Yes, if we throw ourselves into the Bernie 2020 campaign, we may be able to recruit more members, perhaps thousands. We have to ask ourselves, however, what sort of an organization will we be recruiting them to? The Bernie 2020 campaign will have a profound influence on DSA, emphasizing political work over building the social movements. We will find that we have created an organizational culture dominated by illusions of influencing or capturing the Democratic Party, rather than developing strategies for the destruction of the two-party system and the overthrow of capitalism. We will find that we have not only mobilized the organization for a campaign but have also transformed it for the future into a social democratic organization.

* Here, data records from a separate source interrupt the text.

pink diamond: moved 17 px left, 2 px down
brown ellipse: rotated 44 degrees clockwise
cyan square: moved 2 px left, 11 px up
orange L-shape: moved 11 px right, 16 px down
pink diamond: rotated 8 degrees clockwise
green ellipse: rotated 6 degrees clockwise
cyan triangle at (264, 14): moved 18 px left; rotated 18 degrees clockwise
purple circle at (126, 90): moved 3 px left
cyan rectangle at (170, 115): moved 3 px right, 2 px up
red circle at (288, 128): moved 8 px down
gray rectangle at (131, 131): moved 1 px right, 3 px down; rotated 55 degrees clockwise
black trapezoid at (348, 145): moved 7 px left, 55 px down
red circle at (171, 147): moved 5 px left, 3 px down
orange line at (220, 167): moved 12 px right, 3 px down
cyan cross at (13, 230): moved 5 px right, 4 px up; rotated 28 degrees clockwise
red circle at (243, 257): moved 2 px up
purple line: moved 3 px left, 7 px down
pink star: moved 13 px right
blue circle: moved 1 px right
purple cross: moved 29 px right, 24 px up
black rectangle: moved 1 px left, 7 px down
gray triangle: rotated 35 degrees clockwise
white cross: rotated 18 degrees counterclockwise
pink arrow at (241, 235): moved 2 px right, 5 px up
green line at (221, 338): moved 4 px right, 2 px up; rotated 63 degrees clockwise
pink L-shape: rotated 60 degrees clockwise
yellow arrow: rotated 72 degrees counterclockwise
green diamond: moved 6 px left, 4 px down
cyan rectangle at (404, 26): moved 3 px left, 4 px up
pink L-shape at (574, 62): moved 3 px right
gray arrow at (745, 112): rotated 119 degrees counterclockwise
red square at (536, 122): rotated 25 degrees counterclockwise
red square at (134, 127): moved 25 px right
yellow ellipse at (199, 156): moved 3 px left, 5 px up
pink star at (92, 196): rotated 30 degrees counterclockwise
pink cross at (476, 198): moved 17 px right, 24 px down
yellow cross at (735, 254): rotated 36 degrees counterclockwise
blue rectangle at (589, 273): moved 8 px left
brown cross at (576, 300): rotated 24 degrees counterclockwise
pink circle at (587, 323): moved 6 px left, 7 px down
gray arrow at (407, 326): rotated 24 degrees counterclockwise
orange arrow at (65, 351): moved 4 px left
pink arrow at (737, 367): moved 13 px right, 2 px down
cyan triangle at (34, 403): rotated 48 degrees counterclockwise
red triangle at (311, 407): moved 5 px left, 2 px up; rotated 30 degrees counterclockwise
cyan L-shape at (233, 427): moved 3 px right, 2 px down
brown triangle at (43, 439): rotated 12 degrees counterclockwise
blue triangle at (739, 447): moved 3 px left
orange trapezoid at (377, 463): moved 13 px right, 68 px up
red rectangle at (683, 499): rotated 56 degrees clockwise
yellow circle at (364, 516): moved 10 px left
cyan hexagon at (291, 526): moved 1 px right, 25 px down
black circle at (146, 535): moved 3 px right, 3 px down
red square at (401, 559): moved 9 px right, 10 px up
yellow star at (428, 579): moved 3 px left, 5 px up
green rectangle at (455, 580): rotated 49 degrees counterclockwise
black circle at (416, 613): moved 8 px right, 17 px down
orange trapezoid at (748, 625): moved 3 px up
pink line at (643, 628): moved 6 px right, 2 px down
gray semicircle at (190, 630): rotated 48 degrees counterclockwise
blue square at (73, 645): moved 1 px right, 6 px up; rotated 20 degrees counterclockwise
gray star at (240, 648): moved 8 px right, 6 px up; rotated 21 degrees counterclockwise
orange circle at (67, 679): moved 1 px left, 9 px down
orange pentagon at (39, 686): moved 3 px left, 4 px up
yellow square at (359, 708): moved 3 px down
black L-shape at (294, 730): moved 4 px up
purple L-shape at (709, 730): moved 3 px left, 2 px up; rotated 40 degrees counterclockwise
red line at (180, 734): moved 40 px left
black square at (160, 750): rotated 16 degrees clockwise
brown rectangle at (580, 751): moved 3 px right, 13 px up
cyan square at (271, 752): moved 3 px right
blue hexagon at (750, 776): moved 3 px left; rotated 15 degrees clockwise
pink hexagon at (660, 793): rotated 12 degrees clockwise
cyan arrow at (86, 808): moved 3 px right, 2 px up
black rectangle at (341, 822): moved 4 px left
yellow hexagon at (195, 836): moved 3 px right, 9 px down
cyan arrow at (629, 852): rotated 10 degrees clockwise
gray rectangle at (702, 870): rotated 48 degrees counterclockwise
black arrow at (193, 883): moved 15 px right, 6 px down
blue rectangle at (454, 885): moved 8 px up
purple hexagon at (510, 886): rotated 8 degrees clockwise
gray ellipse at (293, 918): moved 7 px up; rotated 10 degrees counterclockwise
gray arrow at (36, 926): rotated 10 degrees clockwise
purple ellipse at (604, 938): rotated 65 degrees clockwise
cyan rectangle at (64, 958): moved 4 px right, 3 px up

We in DSA should be building the rank-and-file labor movements, building the social movements against racism, sexism, and homophobia. We should also be running independent and socialist candidates at the local level and even for Congress. Many of our members may want to work for Bernie, let them. But as an organization, this time we should not. Supporting Bernie 2020 means jeopardizing our future as an organization angry at the Democratic Party, furious at the two-party system, and hating capitalism and imperialism. Let’s keep our hope, but let’s also keep our anger.

Dan La Botz is a member of the Central Brooklyn Branch of the New York City Chapter of DSA and involved in various working groups and national committees. He worked on the Bernie 2016 campaign while remaining registered as a Green Party voter.